Dataset items >>

-=-=-=-=-

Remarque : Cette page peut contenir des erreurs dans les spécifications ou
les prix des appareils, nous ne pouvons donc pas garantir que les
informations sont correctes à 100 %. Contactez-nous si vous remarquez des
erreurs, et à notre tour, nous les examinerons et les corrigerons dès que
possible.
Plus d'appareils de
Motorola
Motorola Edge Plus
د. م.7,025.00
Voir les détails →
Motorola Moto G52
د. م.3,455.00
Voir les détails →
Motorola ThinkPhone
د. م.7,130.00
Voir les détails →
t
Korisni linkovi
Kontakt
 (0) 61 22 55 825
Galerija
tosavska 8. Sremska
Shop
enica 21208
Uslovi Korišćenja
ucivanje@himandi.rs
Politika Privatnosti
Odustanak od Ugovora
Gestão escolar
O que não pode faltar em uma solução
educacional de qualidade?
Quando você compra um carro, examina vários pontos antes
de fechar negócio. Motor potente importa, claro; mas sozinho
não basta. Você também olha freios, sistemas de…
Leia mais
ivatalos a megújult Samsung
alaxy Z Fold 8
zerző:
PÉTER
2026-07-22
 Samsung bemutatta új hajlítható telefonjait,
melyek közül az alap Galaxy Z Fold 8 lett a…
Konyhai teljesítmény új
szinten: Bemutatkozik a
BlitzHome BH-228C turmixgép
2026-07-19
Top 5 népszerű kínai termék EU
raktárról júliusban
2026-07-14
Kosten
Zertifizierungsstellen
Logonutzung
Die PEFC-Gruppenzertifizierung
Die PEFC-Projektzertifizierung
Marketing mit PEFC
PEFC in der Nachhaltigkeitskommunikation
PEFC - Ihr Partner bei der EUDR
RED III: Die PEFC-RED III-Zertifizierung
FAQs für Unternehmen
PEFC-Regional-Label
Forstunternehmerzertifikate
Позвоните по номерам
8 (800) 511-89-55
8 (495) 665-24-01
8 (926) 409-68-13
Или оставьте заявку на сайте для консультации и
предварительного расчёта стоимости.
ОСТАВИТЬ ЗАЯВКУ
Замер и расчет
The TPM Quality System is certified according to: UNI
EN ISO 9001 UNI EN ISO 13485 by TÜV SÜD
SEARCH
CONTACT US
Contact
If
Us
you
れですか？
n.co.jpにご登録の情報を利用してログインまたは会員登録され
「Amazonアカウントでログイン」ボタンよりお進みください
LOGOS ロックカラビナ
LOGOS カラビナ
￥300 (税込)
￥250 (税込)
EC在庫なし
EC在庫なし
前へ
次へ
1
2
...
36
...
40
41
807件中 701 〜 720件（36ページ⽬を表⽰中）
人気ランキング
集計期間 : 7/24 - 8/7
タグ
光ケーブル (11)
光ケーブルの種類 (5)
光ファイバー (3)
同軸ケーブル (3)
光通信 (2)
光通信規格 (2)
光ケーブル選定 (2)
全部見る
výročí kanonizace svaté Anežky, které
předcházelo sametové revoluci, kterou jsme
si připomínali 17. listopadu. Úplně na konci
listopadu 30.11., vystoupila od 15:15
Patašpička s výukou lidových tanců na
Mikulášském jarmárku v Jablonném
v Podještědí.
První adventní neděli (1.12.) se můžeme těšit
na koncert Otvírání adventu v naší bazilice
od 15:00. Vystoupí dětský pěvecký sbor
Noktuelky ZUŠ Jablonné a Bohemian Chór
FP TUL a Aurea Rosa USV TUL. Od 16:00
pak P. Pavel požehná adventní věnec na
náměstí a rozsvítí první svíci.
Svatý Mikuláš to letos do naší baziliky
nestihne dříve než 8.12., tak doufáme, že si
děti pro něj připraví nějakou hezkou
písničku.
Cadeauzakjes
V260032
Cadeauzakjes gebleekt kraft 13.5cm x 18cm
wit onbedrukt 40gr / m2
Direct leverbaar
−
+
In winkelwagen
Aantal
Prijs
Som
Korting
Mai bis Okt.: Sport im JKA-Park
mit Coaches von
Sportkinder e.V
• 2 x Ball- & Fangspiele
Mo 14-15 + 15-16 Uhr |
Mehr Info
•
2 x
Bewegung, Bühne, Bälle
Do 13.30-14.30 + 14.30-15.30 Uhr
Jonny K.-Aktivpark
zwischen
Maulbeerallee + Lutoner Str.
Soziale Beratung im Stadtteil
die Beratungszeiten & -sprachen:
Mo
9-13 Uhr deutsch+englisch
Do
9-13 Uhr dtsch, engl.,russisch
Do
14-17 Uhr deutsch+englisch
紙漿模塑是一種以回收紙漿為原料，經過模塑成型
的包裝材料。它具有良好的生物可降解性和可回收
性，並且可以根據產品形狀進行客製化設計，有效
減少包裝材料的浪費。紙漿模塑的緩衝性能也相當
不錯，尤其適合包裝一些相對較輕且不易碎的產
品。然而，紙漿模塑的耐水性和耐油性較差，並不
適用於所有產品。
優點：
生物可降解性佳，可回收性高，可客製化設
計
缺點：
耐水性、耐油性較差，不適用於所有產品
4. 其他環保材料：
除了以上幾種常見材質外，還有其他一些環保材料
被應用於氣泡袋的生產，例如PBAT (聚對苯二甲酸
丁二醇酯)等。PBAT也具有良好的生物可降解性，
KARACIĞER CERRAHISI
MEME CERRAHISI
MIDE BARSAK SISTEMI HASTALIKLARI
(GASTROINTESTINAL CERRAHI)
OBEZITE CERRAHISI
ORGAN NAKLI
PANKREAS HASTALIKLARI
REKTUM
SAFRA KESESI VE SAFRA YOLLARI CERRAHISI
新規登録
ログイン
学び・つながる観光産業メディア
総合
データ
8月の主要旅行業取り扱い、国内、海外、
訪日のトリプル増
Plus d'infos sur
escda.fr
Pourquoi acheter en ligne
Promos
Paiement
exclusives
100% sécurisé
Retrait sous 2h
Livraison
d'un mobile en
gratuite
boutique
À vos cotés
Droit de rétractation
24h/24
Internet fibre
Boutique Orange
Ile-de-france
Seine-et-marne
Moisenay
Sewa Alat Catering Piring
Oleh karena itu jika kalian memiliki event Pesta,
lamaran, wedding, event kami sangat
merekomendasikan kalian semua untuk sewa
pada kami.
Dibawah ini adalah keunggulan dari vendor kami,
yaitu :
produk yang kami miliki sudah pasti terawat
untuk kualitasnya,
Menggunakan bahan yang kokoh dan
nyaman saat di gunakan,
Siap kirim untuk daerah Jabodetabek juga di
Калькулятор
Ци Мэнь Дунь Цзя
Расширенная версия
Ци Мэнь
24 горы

-=-=-=-=-

PROBLEM TO WORK ON >> Lines containing the word "Motorola": copy every one of them from the records above.

WRITTEN REPLY >>
Motorola
Motorola Edge Plus
Motorola Moto G52
Motorola ThinkPhone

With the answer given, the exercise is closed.